FIG. 1 is a block diagram of a colorimetric device according to an embodiment of the present invention.

FIG. 2 is an explanatory diagram showing the configuration of an optical system of a colorimetric device according to an embodiment of the present invention.

FIG. 3 is a flowchart showing the processing of the colorimetric device according to the embodiment of the present invention.

FIG. 4 is a flowchart showing the processing of the colorimetric device according to the embodiment of the present invention.
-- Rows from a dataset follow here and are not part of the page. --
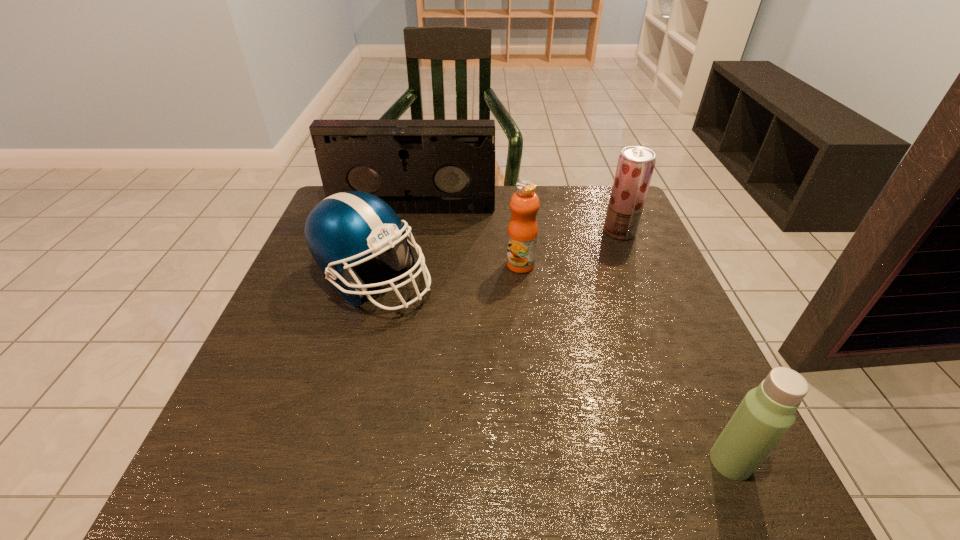 Find the location of a particular element. free spot between the farther fruit juice and the third object from left to right is located at coordinates (570, 248).

Identify the location of empty location between the farther fruit juice and the third object from right to left. The width and height of the screenshot is (960, 540). (570, 248).

The height and width of the screenshot is (540, 960). What are the coordinates of `blank region between the football helmet and the thermos bottle` in the screenshot? It's located at (552, 372).

Where is `vacant area that lies between the football helmet and the left fruit juice`? Image resolution: width=960 pixels, height=540 pixels. vacant area that lies between the football helmet and the left fruit juice is located at coordinates (447, 273).

Where is `free space between the nearest object and the football helmet`? The image size is (960, 540). free space between the nearest object and the football helmet is located at coordinates (552, 372).

Identify which object is the nearest to the thermos bottle. Please provide its 2D coordinates. Your answer should be formatted as a tuple, i.e. [(x, y)], where the tuple contains the x and y coordinates of a point satisfying the conditions above.

[(522, 235)]

Identify which object is the third nearest to the third object from left to right. Please provide its 2D coordinates. Your answer should be formatted as a tuple, i.e. [(x, y)], where the tuple contains the x and y coordinates of a point satisfying the conditions above.

[(635, 166)]

At what (x,y) coordinates should I click in order to perform the action: click on vacant space that satisfies the following two spatial constraints: 1. on the front side of the farthest object; 2. at the front of the football helmet with the faceguard. Please return your answer as a coordinate pair (x, y). This screenshot has width=960, height=540. Looking at the image, I should click on (397, 281).

Locate an element on the screen. The width and height of the screenshot is (960, 540). free point that satisfies the following two spatial constraints: 1. on the front side of the nearer fruit juice; 2. at the front of the football helmet with the faceguard is located at coordinates (522, 281).

Locate an element on the screen. This screenshot has height=540, width=960. free location that satisfies the following two spatial constraints: 1. on the front side of the third object from right to left; 2. at the front of the football helmet with the faceguard is located at coordinates (522, 281). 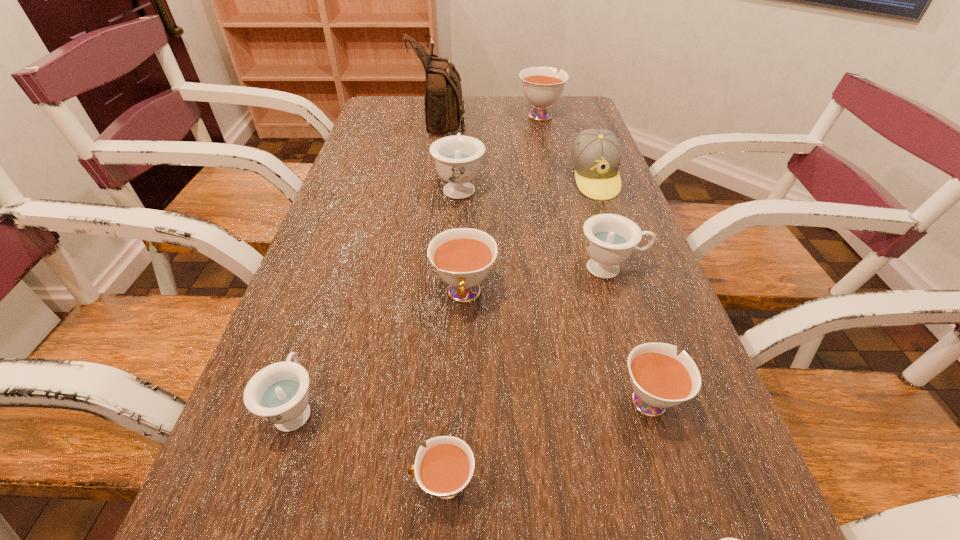 What are the coordinates of `teacup at the far edge` in the screenshot? It's located at (542, 87).

In order to click on object that is at the left edge in this screenshot , I will do `click(279, 394)`.

This screenshot has width=960, height=540. I want to click on baseball cap present at the right edge, so click(596, 154).

Locate an element on the screen. object that is at the far right corner is located at coordinates (542, 87).

At what (x,y) coordinates should I click in order to perform the action: click on blank space at the far edge of the desktop. Please return your answer as a coordinate pair (x, y). The image size is (960, 540). Looking at the image, I should click on (520, 114).

Identify the location of blank area at the left edge. The width and height of the screenshot is (960, 540). (353, 181).

In the image, there is a desktop. Where is `blank space at the right edge`? blank space at the right edge is located at coordinates (609, 365).

Locate an element on the screen. This screenshot has height=540, width=960. free region at the far left corner is located at coordinates (412, 106).

At what (x,y) coordinates should I click in order to perform the action: click on vacant space at the far right corner of the desktop. Please return your answer as a coordinate pair (x, y). Looking at the image, I should click on (578, 116).

Image resolution: width=960 pixels, height=540 pixels. Identify the location of unoccupied position between the biggest blue teacup and the biggest white teacup. (499, 151).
FIG. 5 is a graph showing the relationship between reflectance and the angle between specularly reflected light and the light receiving axis.

[Explanation of symbols]

1 Color measurement section 2 Photoelectric conversion section 3 Data processing section 4 Light source section 5 First light receiving section 6 Second light receiving section

Claims (1)

[Claims] 1. A light source unit that irradiates light onto a surface to be measured at an incident angle of 20 to 30 degrees, and an optical axis of specularly reflected light when the light irradiated from the light source unit is specularly reflected by the surface to be measured. against 2
a first light receiving section that receives reflected light having an optical axis inclined toward the light source section by 0 to 30 degrees;
a second light receiving section that receives reflected light having an optical axis inclined toward the light source section by 5 to 100 degrees, the first light receiving section and the second light receiving section;
a photoelectric conversion section that converts each of the reflected lights received by the light receiving section into an electrical signal;
A color measurement device for metallic coating, comprising a light receiving section and a data processing section that calculates color values corresponding to the reflected light received by the second light receiving section and displays the color values.